Sunday, August 11, 2013

Cine-Simenon: The Man Who Watched Trains Go By

Those Frenchies are always trying to corrupt their guileless provincial European neighbors.  Georges Simenon certainly would have known.  Technically, he was Belgian, but he was an expert on Parisian fast living.  One timid Dutch clerk gets his own crash course in Harold French’s The Man Who Watched Trains Go By (a.k.a. Paris Express), which screens during the Anthology Film Archives’ Cine-Simenon retrospective.

Kees Popinga was born to be a bookkeeper.  Quiet and detail-oriented, he spends his weekly night out at the chess club, where his boss, Julius de Koster is also a member.  His only eccentricity is a passion for trains, whose timetable he has memorized.  One day, Inspector Lucas visits his firm from Paris as part of a mysterious investigation.  It seems to involve the beautiful French woman Popinga happened to spy de Koster affectionately seeing off at the train station.

Confronting the haughty de Koster, Popinga learns he has looted the company in order to abscond with his French lover.  An altercation ensues, spurring the unprepossessing Popinga to take flight.  Assuming one Dutchman with a suitcase full of cash is as good as another, Popinga sets out to find the femme fatale, Michele Rozier.  He is right of course, but not in a happily-ever-after kind of way.  Better understanding the shady characters conspiring against him, Inspector Lucas will scramble to find the naïve Popinga before his mad interlude completely spirals out of control.

Trains might not be the absolutely best noir ever filmed, but it boasts two Phantoms of the Opera: Claude Rains (star of Universal’s 1943 color remake) as Popinga and Herbert Lom (featured in the 1962 Hammer production) as the hypocritical de Koster.  Future international movie star Anouk Aimée also steals all her brief scenes as the alluring Jeanne, a “professional” colleague of Rozier’s.

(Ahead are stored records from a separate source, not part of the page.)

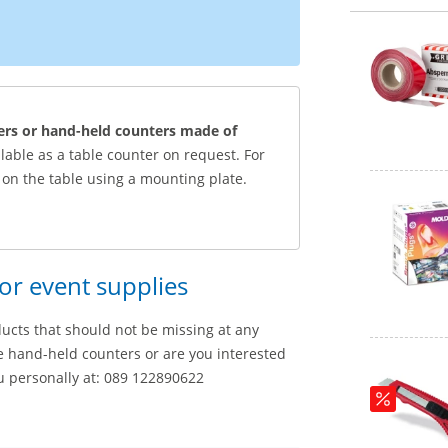
ers or hand-held counters made of
ilable as a table counter on request. For
on the table using a mounting plate.
for event supplies
ducts that should not be missing at any
e hand-held counters or are you interested
u personally at: 089 122890622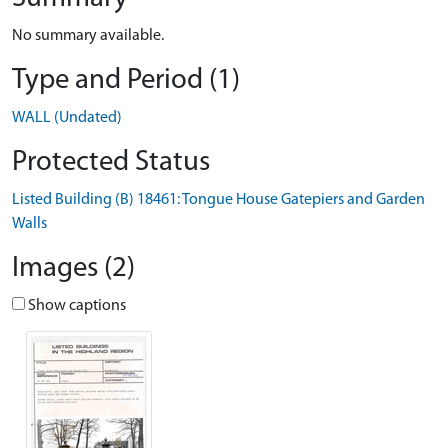
No summary available.
Type and Period (1)
WALL (Undated)
Protected Status
Listed Building (B) 18461: Tongue House Gatepiers and Garden
Walls
Images (2)
Show captions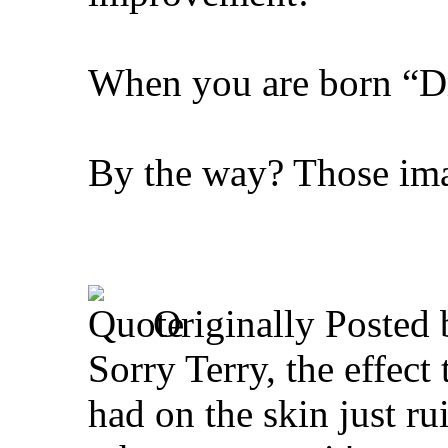
When you are born “Dra
By the way? Those ima
Originally Posted
Sorry Terry, the effect
had on the skin just ru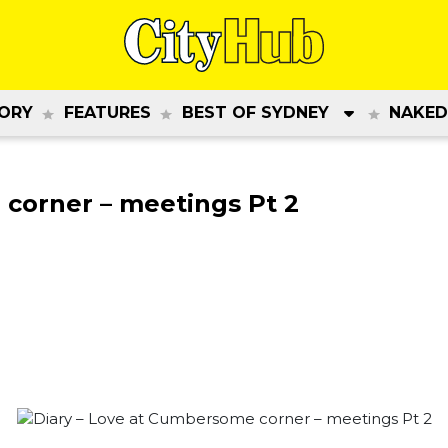
ORY
FEATURES
BEST OF SYDNEY
NAKED
 corner – meetings Pt 2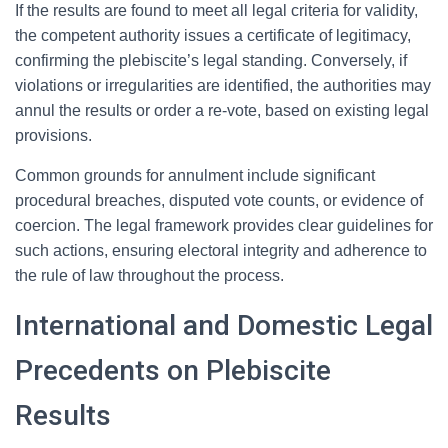
If the results are found to meet all legal criteria for validity,
the competent authority issues a certificate of legitimacy,
confirming the plebiscite’s legal standing. Conversely, if
violations or irregularities are identified, the authorities may
annul the results or order a re-vote, based on existing legal
provisions.
Common grounds for annulment include significant
procedural breaches, disputed vote counts, or evidence of
coercion. The legal framework provides clear guidelines for
such actions, ensuring electoral integrity and adherence to
the rule of law throughout the process.
International and Domestic Legal
Precedents on Plebiscite
Results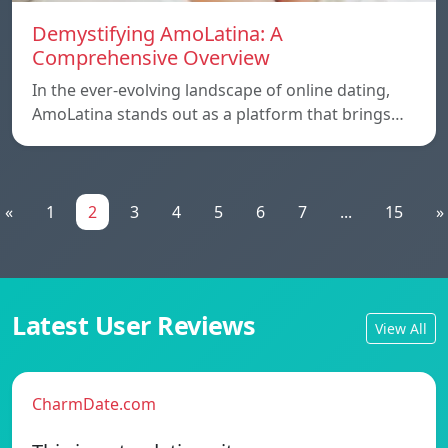
Demystifying AmoLatina: A
Comprehensive Overview
In the ever-evolving landscape of online dating,
AmoLatina stands out as a platform that brings…
«
1
2
3
4
5
6
7
...
15
»
Latest User Reviews
View All
CharmDate.com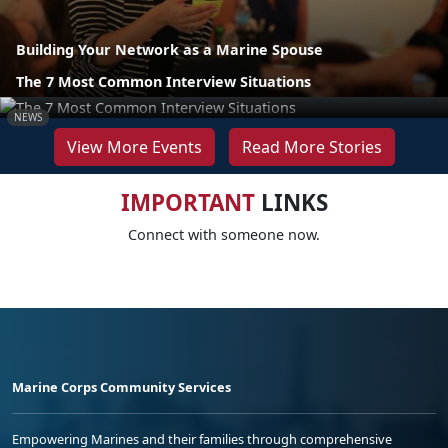
Building Your Network as a Marine Spouse
The 7 Most Common Interview Situations
NEWS
View More Events
Read More Stories
IMPORTANT
LINKS
Connect with someone now.
Marine Corps Community Services
Empowering Marines and their families through comprehensive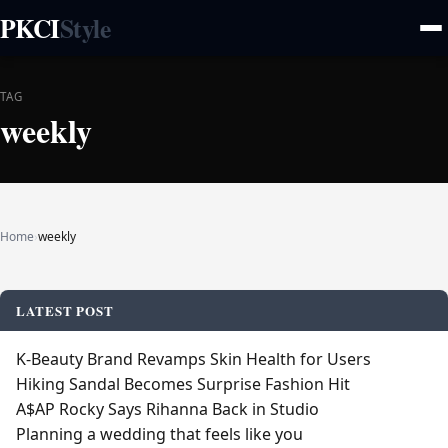
PKCI
Style
TAG
weekly
Home
›
weekly
LATEST POST
K‑Beauty Brand Revamps Skin Health for Users
Hiking Sandal Becomes Surprise Fashion Hit
A$AP Rocky Says Rihanna Back in Studio
Planning a wedding that feels like you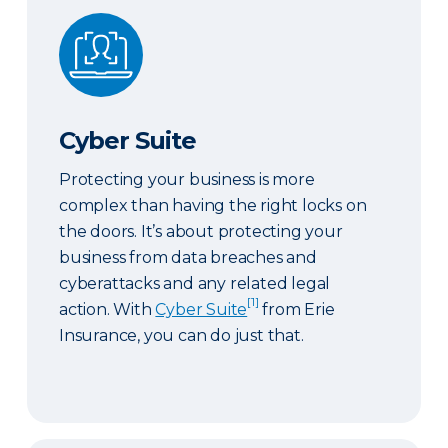
Cyber Suite
Cyber Suite
Protecting your business is more
complex than having the right locks on
the doors. It’s about protecting your
business from data breaches and
cyberattacks and any related legal
[1]
action. With
Cyber Suite
from Erie
Insurance, you can do just that.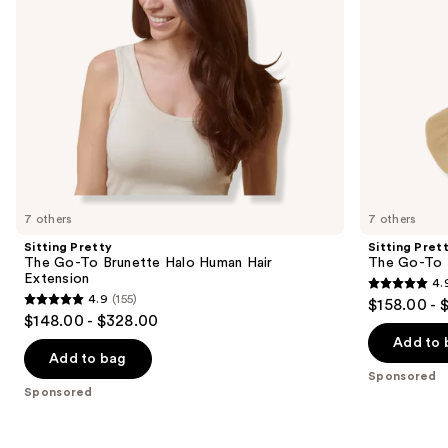
Hair
Hair
navigate
Extension
Extension
the
slides
of
the
Sponsored
products
Product
Carousel
7 others
7 others
Sitting Pretty
Sitting Pret
The Go-To Brunette Halo Human Hair
The Go-To 
Extension
4.
4.9
4.9
(155)
$158.00 - 
4.9
out
$148.00 - $328.00
out
of
Add to 
of
Add to bag
5
Sponsored
5
stars
Sponsored
stars
;
;
280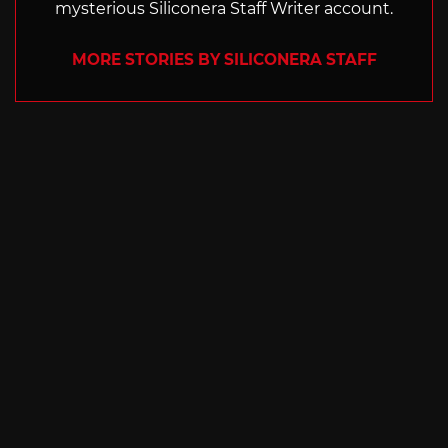
mysterious Siliconera Staff Writer account.
MORE STORIES BY SILICONERA STAFF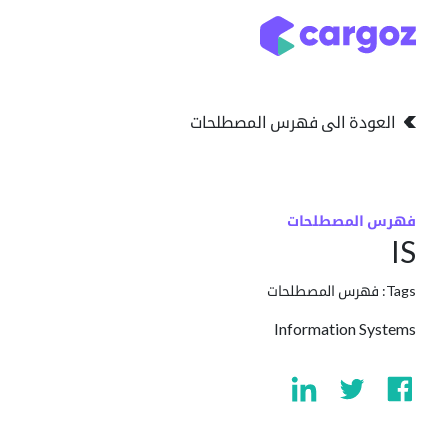
تخطي للذهاب إلى المحتو
التخزين
انواع التخزين
العودة الى فهرس المصطلحات
فهرس المصطلحات
IS
فهرس المصطلحات
Tags:
Information Systems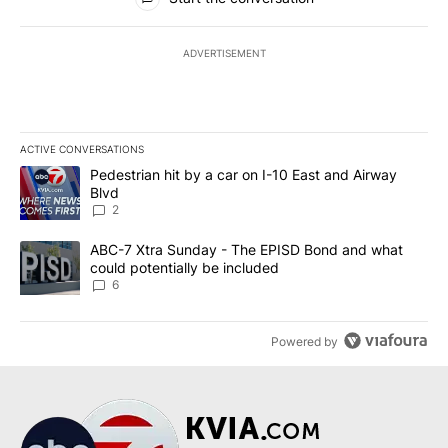
ADVERTISEMENT
ACTIVE CONVERSATIONS
The following is a list of the most commented articles in the last 7
A trending article titled "Pedestrian hit by a car on I-10 East an
Pedestrian hit by a car on I-10 East and Airway
Blvd
2
A trending article titled "ABC-7 Xtra Sunday - The EPISD Bond a
ABC-7 Xtra Sunday - The EPISD Bond and what
could potentially be included
6
Powered by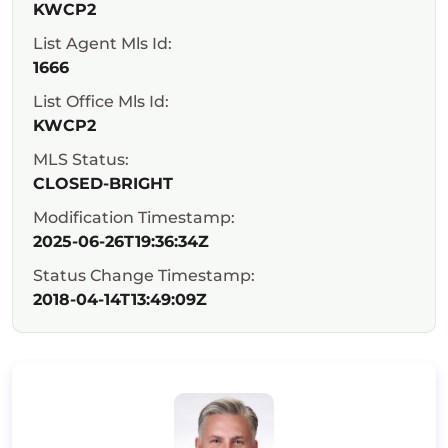
KWCP2
List Agent Mls Id:
1666
List Office Mls Id:
KWCP2
MLS Status:
CLOSED-BRIGHT
Modification Timestamp:
2025-06-26T19:36:34Z
Status Change Timestamp:
2018-04-14T13:49:09Z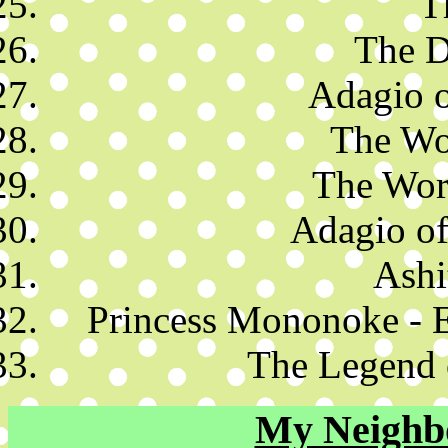
T
The D
Adagio o
The Wo
The Worl
Adagio of
Ashi
Princess Mononoke - 
The Legend 
My Neighb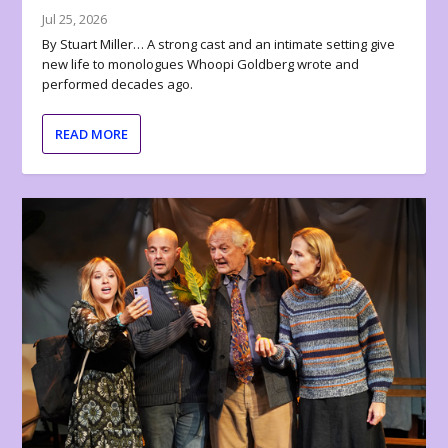
Jul 25, 2026
By Stuart Miller… A strong cast and an intimate setting give
new life to monologues Whoopi Goldberg wrote and
performed decades ago.
READ MORE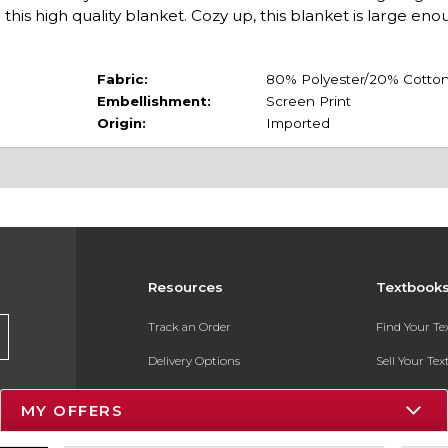
this high quality blanket. Cozy up, this blanket is large eno
Fabric:
80% Polyester/20% Cotto
Embellishment:
Screen Print
Origin:
Imported
Resources
Textbook
Track an Order
Find Your T
Delivery Options
Sell Your Te
Payments Accepted
Textbook FA
MY OFFERS
Returns
In-Store Pri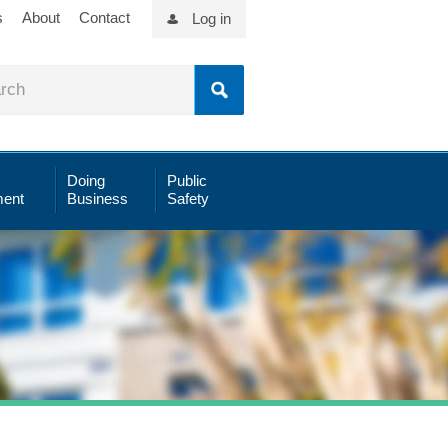
s
About
Contact
Log in
Doing
Public
ent
Business
Safety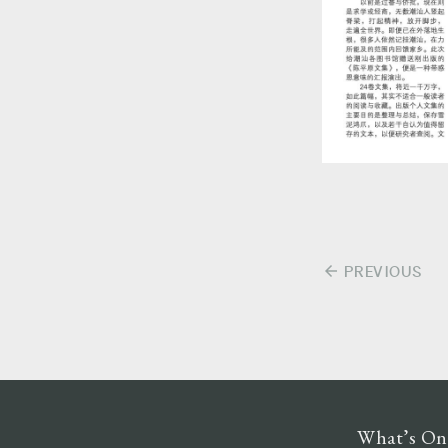
arrow_back
PREVIOUS
Post
navigation
What’s On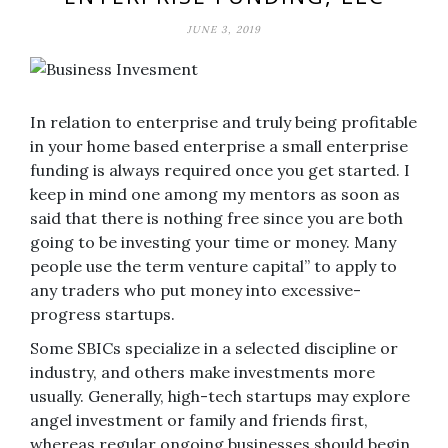
JUNE 3, 2019
In relation to enterprise and truly being profitable
in your home based enterprise a small enterprise
funding is always required once you get started. I
keep in mind one among my mentors as soon as
said that there is nothing free since you are both
going to be investing your time or money. Many
people use the term venture capital” to apply to
any traders who put money into excessive-
progress startups.
Some SBICs specialize in a selected discipline or
industry, and others make investments more
usually. Generally, high-tech startups may explore
angel investment or family and friends first,
whereas regular ongoing businesses should begin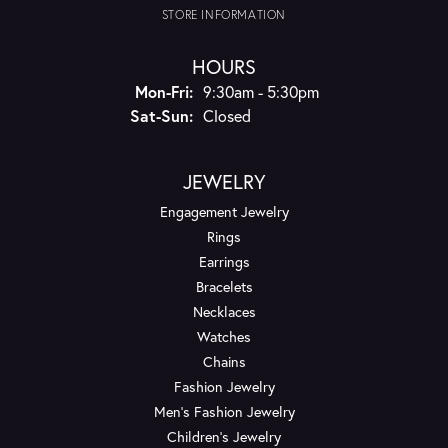
STORE INFORMATION
HOURS
Monday - Friday:
Mon-Fri:
9:30am - 5:30pm
Saturday - Sunday:
Sat-Sun:
Closed
JEWELRY
Engagement Jewelry
Rings
Earrings
Bracelets
Necklaces
Watches
Chains
Fashion Jewelry
Men's Fashion Jewelry
Children's Jewelry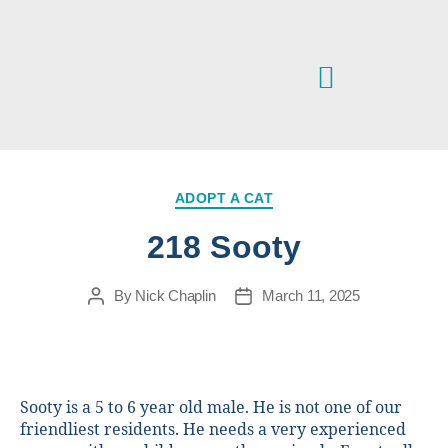
VETERINARY SERVICES
IPSWICH & DISTRICT ANIMAL WELFARE CENTRE
ADOPT A CAT
218 Sooty
By
Nick Chaplin
March 11, 2025
Sooty is a 5 to 6 year old male. He is not one of our
friendliest residents. He needs a very experienced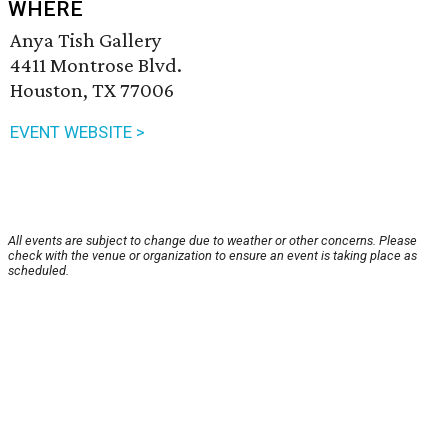
WHERE
Anya Tish Gallery
4411 Montrose Blvd.
Houston, TX 77006
EVENT WEBSITE >
All events are subject to change due to weather or other concerns. Please
check with the venue or organization to ensure an event is taking place as
scheduled.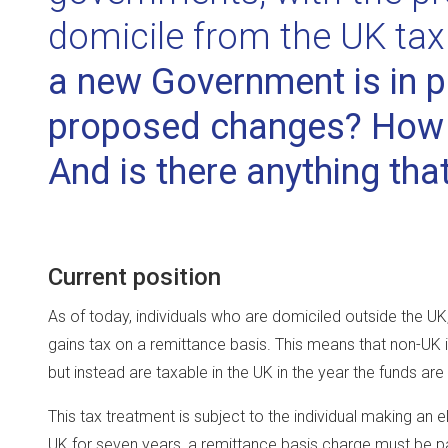
domicile from the UK ta
a new Government is in p
proposed changes? How w
And is there anything tha
Current position
As of today, individuals who are domiciled outside the UK
gains tax on a remittance basis. This means that non-UK 
but instead are taxable in the UK in the year the funds are
This tax treatment is subject to the individual making an 
UK for seven years, a remittance basis charge must be pa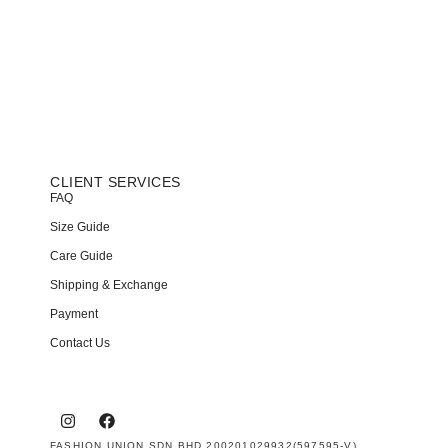
CLIENT SERVICES
FAQ
Size Guide
Care Guide
Shipping & Exchange
Payment
Contact Us
FASHION UNION SDN BHD 200201029932(597595-V)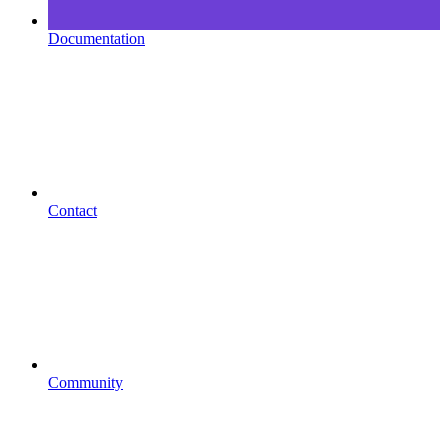
Documentation
Contact
Community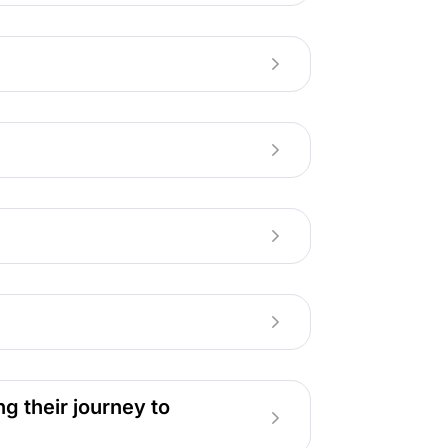
g their journey to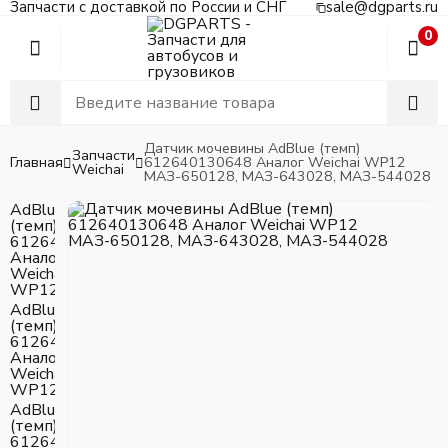
Запчасти с доставкой по России и СНГ
sale@dgparts.ru
0
Датчик мочевины AdBlue (темп)
Запчасти
Главная
612640130648 Аналог Weichai WP12
Weichai
МАЗ-650128, МАЗ-643028, МАЗ-544028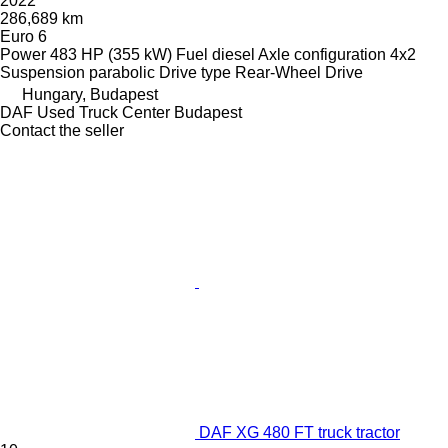
2022
286,689 km
Euro 6
Power
483 HP (355 kW)
Fuel
diesel
Axle configuration
4x2
Suspension
parabolic
Drive type
Rear-Wheel Drive
Hungary, Budapest
DAF Used Truck Center Budapest
Contact the seller
DAF XG 480 FT truck tractor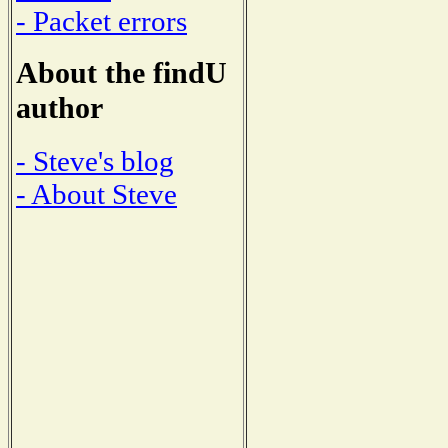
- Packet errors
About the findU
author
- Steve's blog
- About Steve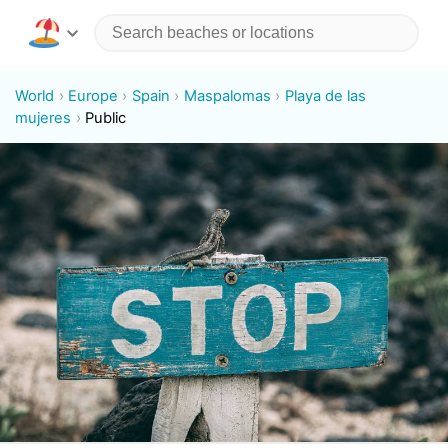
World
Europe
Spain
Maspalomas
Playa de las
mujeres
Public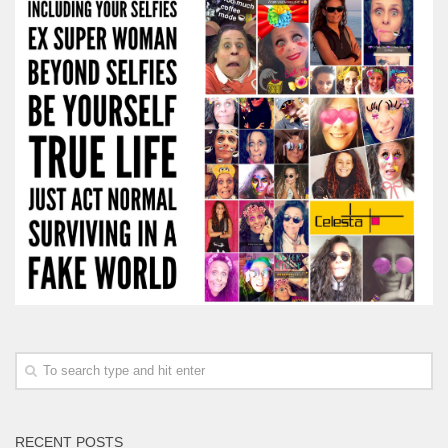
RECENT POSTS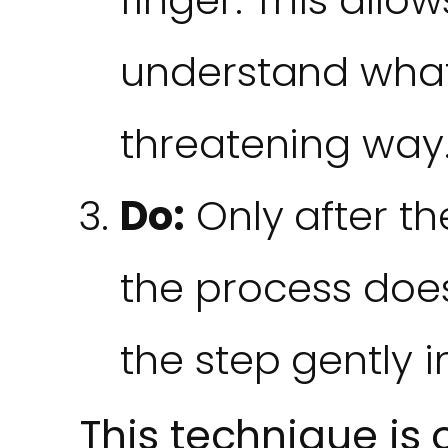
understand what
threatening way
Do:
Only after th
the process does
the step gently i
This technique is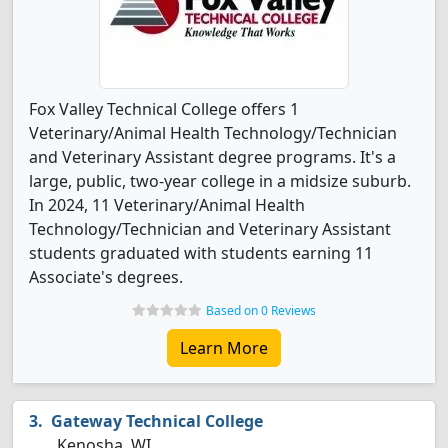
Fox Valley Technical College offers 1
Veterinary/Animal Health Technology/Technician
and Veterinary Assistant degree programs. It's a
large, public, two-year college in a midsize suburb.
In 2024, 11 Veterinary/Animal Health
Technology/Technician and Veterinary Assistant
students graduated with students earning 11
Associate's degrees.
Based on 0 Reviews
Learn More
Gateway Technical College
Kenosha, WI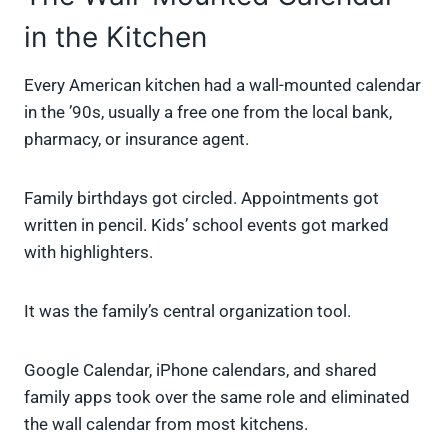
in the Kitchen
Every American kitchen had a wall-mounted calendar
in the ’90s, usually a free one from the local bank,
pharmacy, or insurance agent.
Family birthdays got circled. Appointments got
written in pencil. Kids’ school events got marked
with highlighters.
It was the family’s central organization tool.
Google Calendar, iPhone calendars, and shared
family apps took over the same role and eliminated
the wall calendar from most kitchens.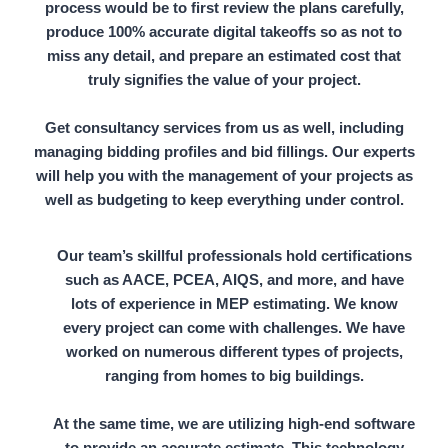
process would be to first review the plans carefully,
produce
100% accurate digital takeoffs
so as not to
miss any detail, and prepare an estimated cost that
truly signifies the value of your project.
Get consultancy services from us as well, including
managing bidding profiles
and
bid fillings.
Our experts
will help you with the management of your projects as
well as budgeting to keep everything under control.
Our team’s skillful professionals hold certifications
such as AACE, PCEA, AIQS, and more, and have
lots of experience in MEP estimating. We know
every project can come with challenges. We have
worked on numerous different types of projects,
ranging from homes to big buildings.
At the same time, we are utilizing high-end software
to provide an accurate estimate. This technology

There is also plenty of Simenon-ness to Trains, particularly the cat-and-mouse game played by Popinga and the Inspector.  Indeed, Lucas is a good copper, balancing cunning and compassion in the Maigret tradition.  The underappreciated Marius Goring is one of Train’s best assets, playing Lucas with considerable intelligence and flair. 

Of course, Rains is perfectly dependable, if not career-defining, as the mild-mannered Popinga.  His convincingly slide from respectability to manic self-destruction recalls some of his early Universal work, like in Edwin Drood.  Frankly, despite her greater screen time and stylish villainy, Märta “the next Ingrid Bergman” Torén’s Rozier is overshadowed by Anouk (as Train simply billed her).

The Man Who Watched Trains Go By is a presentable noir, distinguished by its tragic tone and the decency of its sleuth.  Nicely representing the themes and motifs of Simenon’s “roman durs,” his psychologically complex, non-Maigret novels, it makes a good fit for Anthology’s Cine-Simenon series.  Recommended for fans of Rains and noirs in general, it screens tomorrow (8/12) and Wednesday the 21st at Anthology Film Archives.